Targeting proteins interacting with EML4-ALK might improve treatment response to ALK inhibitors such as crizotinib or alectinib. In a recent study by Zhang et al., an EML4-ALK interactome was defined and additional proteins that mediate an increased response to ALK inhibitor upon knockdown have been identified [53]. The latter set of genes comprises scaffolding proteins, such as FRS2 (Fibroblast growth factor receptor substrate 2) and CC2D1A (Coiled-Coil and C2 Domain Containing 1A) [53]. These scaffolding proteins may participate in ALK-fusion protein-mediated downstream pathway activation; therefore, combinatorial inhibition of the interaction of EML4-ALK and the respective signaling protein(s) by competitive binding peptides or inhibitors as well as by downregulation/degradation of scaffolding proteins might improve therapeutic response of EML4-ALK driven NSCLC patients to ALK inhibitor therapy.

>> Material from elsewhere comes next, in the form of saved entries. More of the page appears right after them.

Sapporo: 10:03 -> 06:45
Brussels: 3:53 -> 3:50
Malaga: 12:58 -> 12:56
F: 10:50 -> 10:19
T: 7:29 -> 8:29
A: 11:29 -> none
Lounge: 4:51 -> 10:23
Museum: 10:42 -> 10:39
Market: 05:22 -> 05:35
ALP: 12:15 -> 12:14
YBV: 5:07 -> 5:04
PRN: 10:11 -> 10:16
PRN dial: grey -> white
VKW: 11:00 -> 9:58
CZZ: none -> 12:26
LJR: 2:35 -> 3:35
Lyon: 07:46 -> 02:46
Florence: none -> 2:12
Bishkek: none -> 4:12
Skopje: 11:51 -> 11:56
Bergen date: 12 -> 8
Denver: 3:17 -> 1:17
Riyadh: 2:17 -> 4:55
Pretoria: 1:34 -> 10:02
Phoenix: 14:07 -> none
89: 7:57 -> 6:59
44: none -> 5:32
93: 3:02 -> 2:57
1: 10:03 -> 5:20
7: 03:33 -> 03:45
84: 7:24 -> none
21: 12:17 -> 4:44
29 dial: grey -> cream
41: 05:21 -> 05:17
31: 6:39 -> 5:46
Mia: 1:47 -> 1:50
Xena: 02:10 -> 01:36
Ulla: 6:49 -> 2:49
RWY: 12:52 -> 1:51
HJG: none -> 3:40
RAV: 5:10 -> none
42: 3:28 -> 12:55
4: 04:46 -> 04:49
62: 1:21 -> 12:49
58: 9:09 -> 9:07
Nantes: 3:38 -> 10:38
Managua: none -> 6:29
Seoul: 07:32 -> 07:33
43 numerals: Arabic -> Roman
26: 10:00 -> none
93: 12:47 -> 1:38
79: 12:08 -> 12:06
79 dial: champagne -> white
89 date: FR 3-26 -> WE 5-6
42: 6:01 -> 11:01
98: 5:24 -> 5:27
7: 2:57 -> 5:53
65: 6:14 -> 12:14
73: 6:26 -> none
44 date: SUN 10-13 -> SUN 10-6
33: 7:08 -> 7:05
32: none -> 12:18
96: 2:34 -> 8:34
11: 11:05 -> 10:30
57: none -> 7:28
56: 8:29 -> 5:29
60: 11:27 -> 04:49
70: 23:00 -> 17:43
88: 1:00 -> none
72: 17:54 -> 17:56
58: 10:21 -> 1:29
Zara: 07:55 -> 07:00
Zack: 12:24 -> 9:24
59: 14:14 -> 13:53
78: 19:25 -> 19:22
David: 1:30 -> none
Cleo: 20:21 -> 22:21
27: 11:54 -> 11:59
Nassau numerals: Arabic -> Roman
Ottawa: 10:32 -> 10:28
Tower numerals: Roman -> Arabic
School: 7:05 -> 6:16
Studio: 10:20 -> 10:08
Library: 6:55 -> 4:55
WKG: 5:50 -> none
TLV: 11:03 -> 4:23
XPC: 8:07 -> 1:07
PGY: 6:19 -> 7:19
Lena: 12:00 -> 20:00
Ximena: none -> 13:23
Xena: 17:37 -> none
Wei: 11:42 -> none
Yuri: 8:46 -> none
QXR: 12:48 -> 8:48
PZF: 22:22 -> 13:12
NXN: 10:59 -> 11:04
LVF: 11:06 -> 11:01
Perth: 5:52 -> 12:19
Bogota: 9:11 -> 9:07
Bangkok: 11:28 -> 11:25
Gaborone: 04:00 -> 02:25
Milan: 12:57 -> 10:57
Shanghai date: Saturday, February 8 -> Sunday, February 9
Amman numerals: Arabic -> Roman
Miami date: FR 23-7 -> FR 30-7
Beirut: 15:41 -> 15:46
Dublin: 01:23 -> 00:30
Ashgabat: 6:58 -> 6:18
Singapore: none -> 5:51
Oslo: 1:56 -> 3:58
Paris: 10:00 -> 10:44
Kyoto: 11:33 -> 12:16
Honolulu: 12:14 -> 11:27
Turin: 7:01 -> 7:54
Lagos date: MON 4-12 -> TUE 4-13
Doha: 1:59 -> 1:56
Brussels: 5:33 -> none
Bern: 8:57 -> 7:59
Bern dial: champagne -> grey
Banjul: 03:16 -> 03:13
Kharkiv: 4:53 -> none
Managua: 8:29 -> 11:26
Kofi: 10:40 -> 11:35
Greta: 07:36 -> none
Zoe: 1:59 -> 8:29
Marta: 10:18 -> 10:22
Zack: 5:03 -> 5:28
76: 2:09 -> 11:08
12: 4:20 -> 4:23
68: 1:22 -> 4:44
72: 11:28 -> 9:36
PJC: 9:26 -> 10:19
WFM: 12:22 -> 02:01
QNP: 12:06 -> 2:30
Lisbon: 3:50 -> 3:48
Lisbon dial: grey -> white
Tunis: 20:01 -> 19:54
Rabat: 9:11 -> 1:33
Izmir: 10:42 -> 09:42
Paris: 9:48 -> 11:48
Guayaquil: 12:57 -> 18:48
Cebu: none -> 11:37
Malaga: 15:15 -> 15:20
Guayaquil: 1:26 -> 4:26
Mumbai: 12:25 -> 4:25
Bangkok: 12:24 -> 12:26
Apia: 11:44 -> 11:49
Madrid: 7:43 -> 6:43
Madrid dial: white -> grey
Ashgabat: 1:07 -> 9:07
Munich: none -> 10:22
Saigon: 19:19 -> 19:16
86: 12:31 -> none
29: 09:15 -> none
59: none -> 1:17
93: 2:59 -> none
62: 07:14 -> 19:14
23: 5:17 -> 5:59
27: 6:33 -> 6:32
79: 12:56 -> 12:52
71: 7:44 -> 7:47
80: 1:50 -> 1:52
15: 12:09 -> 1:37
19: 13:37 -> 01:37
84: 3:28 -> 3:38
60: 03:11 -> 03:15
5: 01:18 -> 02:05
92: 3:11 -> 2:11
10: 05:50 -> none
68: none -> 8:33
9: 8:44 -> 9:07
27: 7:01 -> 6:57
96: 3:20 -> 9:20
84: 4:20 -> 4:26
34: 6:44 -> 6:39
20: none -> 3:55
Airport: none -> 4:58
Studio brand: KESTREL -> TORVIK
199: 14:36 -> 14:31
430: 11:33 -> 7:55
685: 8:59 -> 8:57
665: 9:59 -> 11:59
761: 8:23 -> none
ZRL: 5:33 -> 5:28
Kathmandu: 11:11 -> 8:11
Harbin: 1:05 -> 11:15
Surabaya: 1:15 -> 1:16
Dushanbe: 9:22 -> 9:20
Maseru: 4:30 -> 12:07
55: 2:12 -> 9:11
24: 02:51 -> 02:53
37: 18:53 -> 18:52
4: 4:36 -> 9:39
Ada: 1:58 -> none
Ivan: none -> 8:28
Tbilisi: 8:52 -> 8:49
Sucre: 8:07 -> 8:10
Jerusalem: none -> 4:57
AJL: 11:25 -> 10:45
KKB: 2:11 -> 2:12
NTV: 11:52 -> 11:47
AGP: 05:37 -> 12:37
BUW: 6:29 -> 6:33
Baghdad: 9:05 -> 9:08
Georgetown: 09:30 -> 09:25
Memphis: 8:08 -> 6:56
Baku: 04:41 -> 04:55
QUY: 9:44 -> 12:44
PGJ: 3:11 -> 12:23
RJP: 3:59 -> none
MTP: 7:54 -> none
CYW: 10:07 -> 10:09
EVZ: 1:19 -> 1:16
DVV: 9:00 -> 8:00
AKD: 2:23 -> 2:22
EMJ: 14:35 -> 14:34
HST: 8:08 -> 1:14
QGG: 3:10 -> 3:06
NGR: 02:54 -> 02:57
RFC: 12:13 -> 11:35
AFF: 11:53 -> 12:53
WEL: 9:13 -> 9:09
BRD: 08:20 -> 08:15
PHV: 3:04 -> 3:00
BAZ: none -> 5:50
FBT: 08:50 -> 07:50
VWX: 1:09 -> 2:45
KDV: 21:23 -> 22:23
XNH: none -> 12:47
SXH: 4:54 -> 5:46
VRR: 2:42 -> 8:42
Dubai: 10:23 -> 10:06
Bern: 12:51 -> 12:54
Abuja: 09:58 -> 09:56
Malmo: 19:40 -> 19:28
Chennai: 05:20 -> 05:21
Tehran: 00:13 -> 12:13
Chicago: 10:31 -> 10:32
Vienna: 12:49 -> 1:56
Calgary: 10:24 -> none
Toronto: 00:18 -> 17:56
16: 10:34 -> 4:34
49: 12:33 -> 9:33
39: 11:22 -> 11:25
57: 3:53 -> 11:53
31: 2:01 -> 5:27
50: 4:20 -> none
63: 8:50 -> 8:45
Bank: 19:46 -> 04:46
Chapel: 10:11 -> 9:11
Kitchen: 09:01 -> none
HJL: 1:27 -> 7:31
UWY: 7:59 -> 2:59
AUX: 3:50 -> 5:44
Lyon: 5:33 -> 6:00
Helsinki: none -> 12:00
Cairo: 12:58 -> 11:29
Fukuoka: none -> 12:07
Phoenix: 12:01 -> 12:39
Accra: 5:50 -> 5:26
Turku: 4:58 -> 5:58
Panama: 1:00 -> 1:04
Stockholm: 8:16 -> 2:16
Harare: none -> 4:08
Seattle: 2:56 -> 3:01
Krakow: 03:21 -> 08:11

Besides an important role of functional domains contained in the fusion partner for treatment response to ALK inhibitors, their composition is equally important to ALK-mediated oncogenesis. As outlined in Table 1, the majority of ALK fusion partners contain coiled-coil domains—central mediators of the oligomerization of proteins and often found in cytoskeletal proteins and associated motor proteins [54]. The fusion of proteins harboring a coiled-coil-domain with the kinase-encoding portion of ALK most likely allows dimerization and constitutive activation of ALK, as previously noted [21]. This was confirmed by Soda et al. when studying the functional relevance of EML4 protein domains present in the EML4-ALK variant 1 fusion protein (E13;A20) regarding the transforming ability of the ALK fusion protein [20]. EML4-ALK variant 1 expression constructs encoding the full length fusion protein or fusion proteins lacking the basic domain (Δ31–140 including deletion of coiled-coil domain at residues 17–51), the HELP domain (Δ220–296), or the WD40 repeats (Δ305–475) were transfected into 3T3 cells and their ability to form tumors was assessed in vivo [20]. While deletion of WD40 repeats did not impair tumor formation, deletion of the EML4 HELP domain resulted in reduced tumor outgrowth [20]. Most importantly, deletion of the basic domain, generating an EML4 protein lacking its N-terminal coiled-coil domain, completely abolished tumor formation in vivo—again confirming the central role of protein dimerization via the coiled-coil domain of the ALK fusion partner in constitutive ALK signaling and ALK-mediated oncogenesis [20]. Further, the reduction of tumor outgrowth upon deletion of the HELP domain may point to an additive role of the EML4 fusion partner in driving oncogenesis. Recent evidence published by our laboratory indicated that EML4-ALK fusion proteins engage Ras-MAPK signaling via the EML4 HELP domain [55]. In particular, deletion of the HELP domain contained within EML4 in the EML4-ALK variant 1 (E13;A20) fusion protein impaired the intracellular localization of the fusion protein and diminished GTP loading of Ras, resulting in reduced Ras-MAPK signaling [55]. Of note, cases positive for EML4-ALK fusion proteins that contain the EML4 HELP domain might show an improved response to rational combinational therapy targeting MAPK signaling in addition to ALK directly, as outlined in our recent publication [55].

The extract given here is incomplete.